President Pervez Musharraf has sacked two senior officials in Pakistan's North-West Frontier Province (NWFP), which voted to introduce Sharia law on Monday.
The move is a sign of a growing confrontation between the central government and the Islamist leaders in NWFP.
The two sacked men are the head of the provincial police and the chief civil servant.
Their dismissal follows reports of vigilantes attacking targets they consider to be un-Islamic.
Pakistan's federal law enforcers have little jurisdiction over NWFP, which is more strictly conservative than other parts of the country.
"The chief secretary, and inspector general of NWFP police have been asked to report to Islamabad," federal government minister Daniyal Aziz told reporters, according to the AFP news agency.
"New officers will be taking charge in the province."
The BBC's Zaffar Abbas in Islamabad says the decision to replace the two most senior administrative officers of the province is a first clear indication that the federal government and the NWFP are on a collision course.
Senior officials in Islamabad insist that the dismissals have nothing to do with the decision by the provincial government to enforce Sharia.
Our correspondent says this is only partly true.
The decision to replace the two officials was taken following reports that the provincial authorities had failed to maintain law and order in the city of Peshawar
They have been criticised for failing to stop groups of Islamic vigilantes from attacking video shops and billboards in the name of eliminating obscenity.
President Musharraf's government intends to appoint a new chief of police and chief secretary who will ensure law and order prevails.
It is not clear if the provincial government would accept these moves.
Observers say that if it refuses, this could trigger a bigger political crisis in the country.
Wednesday's moves were foreshadowed on Monday when the federal Minister for Information, Sheikh Rashid Ahmed, said Prime Minister Zafarullah Jamali would soon announce "administrative measures" for NWFP.
NWFP's Chief Minister, Akram Khan Durrani, responded by saying any such moves would be unconstitutional.
The bill passed in NWFP gives Sharia precedence over secular provincial law and stipulates that every Muslim will be bound by it.
Details of the law are vague but observers say it sets the tone for the type of rule the province's people can expect.
It proposes restricting the rights of women, and calls for education and financial systems to be brought into line with the teachings of the Koran.
It was passed unanimously on Monday by members of the provincial assembly, which is dominated by hardliners.
Opposition parties withdrew amendments in the face of overwhelming odds.
The bill still needs the signature of the provincial governor to become law.
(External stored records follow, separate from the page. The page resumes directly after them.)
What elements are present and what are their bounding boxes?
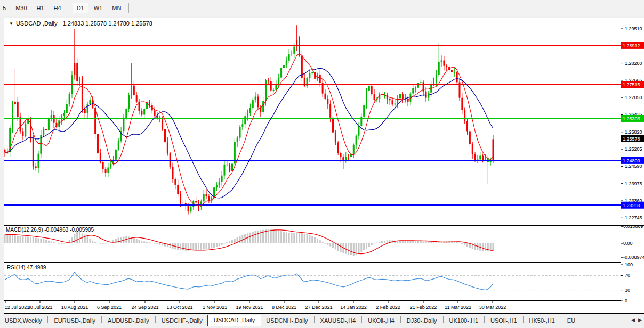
- chart-dropdown-icon[interactable]: ▼: [9, 21, 13, 26]
- timeframe-button-d1[interactable]: D1: [73, 3, 88, 13]
- svg-text:1.23203: 1.23203: [623, 203, 640, 208]
- svg-text:6 Sep 2021: 6 Sep 2021: [97, 305, 122, 310]
- svg-text:1.25820: 1.25820: [625, 129, 642, 135]
- svg-text:1.25578: 1.25578: [623, 136, 640, 142]
- chart-tab-usdcnh-daily[interactable]: USDCNH-,Daily: [261, 316, 312, 326]
- tab-scroll-arrows: ◀▶: [629, 314, 644, 326]
- chart-tabbar: USDX,WeeklyEURUSD-,DailyAUDUSD-,DailyUSD…: [0, 314, 644, 326]
- tab-separator: [47, 316, 48, 323]
- svg-text:18 Aug 2021: 18 Aug 2021: [61, 305, 88, 310]
- svg-text:19 Nov 2021: 19 Nov 2021: [236, 305, 263, 310]
- svg-text:30 Jul 2021: 30 Jul 2021: [28, 305, 53, 310]
- tab-separator: [361, 316, 362, 323]
- svg-text:1 Nov 2021: 1 Nov 2021: [203, 305, 227, 310]
- chart-tab-dj30-daily[interactable]: DJ30-,Daily: [402, 316, 442, 326]
- macd-name: MACD(12,26,9): [6, 227, 43, 233]
- mt4-window: { "toolbar": { "timeframes": ["5","M30",…: [0, 0, 644, 328]
- timeframe-button-h1[interactable]: H1: [33, 3, 49, 13]
- svg-text:-0.008974: -0.008974: [623, 255, 644, 260]
- rsi-name: RSI(14): [7, 265, 25, 270]
- chart-tab-usoil-h1[interactable]: USOil-,H1: [486, 316, 522, 326]
- svg-text:24 Sep 2021: 24 Sep 2021: [131, 305, 158, 310]
- macd-indicator-label: MACD(12,26,9) -0.004963 -0.005905: [6, 227, 94, 233]
- timeframe-button-mn[interactable]: MN: [108, 3, 125, 13]
- chart-tab-hk50-h1[interactable]: HK50-,H1: [525, 316, 560, 326]
- svg-text:1.23975: 1.23975: [625, 181, 642, 186]
- statusbar-strip: [0, 326, 644, 328]
- price-level-label: 1.27515: [621, 81, 644, 88]
- svg-text:1.28912: 1.28912: [623, 43, 640, 48]
- tab-separator: [561, 316, 561, 323]
- chart-tab-uk100-h1[interactable]: UK100-,H1: [445, 316, 483, 326]
- svg-text:1.26303: 1.26303: [623, 116, 640, 121]
- tab-separator: [155, 316, 156, 323]
- tab-scroll-right-icon[interactable]: ▶: [638, 317, 642, 323]
- chart-tab-ukoil-h4[interactable]: UKOil-,H4: [363, 316, 399, 326]
- svg-text:0.00: 0.00: [623, 241, 633, 246]
- chart-tab-usdcad-daily[interactable]: USDCAD-,Daily: [207, 315, 262, 326]
- svg-text:1.29510: 1.29510: [625, 26, 642, 31]
- rsi-value: 47.4989: [27, 265, 46, 270]
- price-chart-canvas[interactable]: 1.295101.282801.276651.270501.264351.258…: [4, 18, 644, 314]
- chart-ohlc-values: 1.24833 1.25578 1.24780 1.25578: [63, 20, 152, 27]
- chart-tab-eurusd-daily[interactable]: EURUSD-,Daily: [49, 316, 100, 326]
- price-level-label: 1.23203: [621, 202, 644, 209]
- timeframe-button-m30[interactable]: M30: [11, 3, 31, 13]
- svg-text:100: 100: [625, 262, 633, 267]
- price-level-label: 1.28912: [621, 42, 644, 49]
- chart-tab-usdchf-daily[interactable]: USDCHF-,Daily: [157, 316, 207, 326]
- svg-text:13 Oct 2021: 13 Oct 2021: [166, 305, 192, 310]
- svg-text:27 Dec 2021: 27 Dec 2021: [305, 305, 332, 310]
- svg-text:1.28280: 1.28280: [625, 61, 642, 66]
- svg-text:1.24590: 1.24590: [625, 163, 642, 169]
- price-level-label: 1.26303: [621, 115, 644, 122]
- tab-separator: [101, 316, 102, 323]
- toolbar-separator: [128, 3, 129, 13]
- chart-window: 1.295101.282801.276651.270501.264351.258…: [4, 18, 644, 314]
- timeframe-toolbar: 5M30H1H4D1W1MN: [0, 0, 644, 16]
- svg-text:11 Mar 2022: 11 Mar 2022: [445, 305, 471, 310]
- chart-title: ▼USDCAD-,Daily1.24833 1.25578 1.24780 1.…: [9, 20, 152, 27]
- toolbar-separator: [69, 3, 69, 13]
- timeframe-button-5[interactable]: 5: [0, 3, 10, 13]
- tab-separator: [443, 316, 444, 323]
- svg-text:14 Jan 2022: 14 Jan 2022: [340, 305, 367, 310]
- timeframe-button-w1[interactable]: W1: [90, 3, 107, 13]
- chart-symbol-label: USDCAD-,Daily: [16, 20, 58, 27]
- rsi-indicator-label: RSI(14) 47.4989: [7, 265, 46, 270]
- svg-text:0: 0: [625, 298, 627, 304]
- svg-text:0.010869: 0.010869: [623, 224, 643, 229]
- svg-text:30: 30: [625, 288, 630, 293]
- tab-separator: [314, 316, 315, 323]
- svg-text:2 Feb 2022: 2 Feb 2022: [376, 305, 400, 310]
- svg-text:70: 70: [625, 273, 630, 278]
- svg-text:30 Mar 2022: 30 Mar 2022: [479, 305, 506, 310]
- svg-text:1.27515: 1.27515: [623, 82, 640, 87]
- svg-text:1.27050: 1.27050: [625, 95, 642, 100]
- chart-tab-eu[interactable]: EU: [562, 316, 580, 326]
- tab-scroll-left-icon[interactable]: ◀: [631, 317, 635, 323]
- svg-text:1.22745: 1.22745: [625, 215, 642, 220]
- svg-text:21 Feb 2022: 21 Feb 2022: [410, 305, 437, 310]
- macd-values: -0.004963 -0.005905: [44, 227, 94, 233]
- tab-separator: [523, 316, 524, 323]
- chart-tab-xauusd-h4[interactable]: XAUUSD-,H4: [316, 316, 361, 326]
- tab-separator: [484, 316, 485, 323]
- price-level-label: 1.24800: [621, 157, 644, 164]
- svg-text:8 Dec 2021: 8 Dec 2021: [272, 305, 296, 310]
- svg-text:1.24800: 1.24800: [623, 158, 640, 163]
- chart-tab-audusd-daily[interactable]: AUDUSD-,Daily: [103, 316, 154, 326]
- chart-tab-usdx-weekly[interactable]: USDX,Weekly: [0, 316, 46, 326]
- timeframe-button-h4[interactable]: H4: [50, 3, 66, 13]
- svg-text:1.25205: 1.25205: [625, 146, 642, 152]
- svg-text:12 Jul 2021: 12 Jul 2021: [5, 305, 30, 310]
- tab-separator: [400, 316, 401, 323]
- price-level-label: 1.25578: [621, 135, 644, 142]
Analysts say that is a formality.
Critics fear a re-run of life under the Taleban, the Islamic hardliners who ruled Afghanistan and drove women and girls out of jobs and schools, back into their homes.
Supporters say all they are trying to do is to curb obscenity and protect human decency.
Human rights groups have condemned the moves towards Sharia, saying the new law could be used to persecute religious minorities.
Hardliners have been cracking down on activities they consider un-Islamic since an alliance of religious parties swept to power in NWFP last October.
Several cinemas have been closed and laws brought in banning the examination of women by male doctors and forbidding men from coaching women athletes.
Civil servants have been ordered to pray five times a day and curbed the sale of music and videos.
The planned creation of a Department of Vice and Virtue has prompted particular concern among some people who recall Taleban vice squads dispensing summary justice in Afghanistan.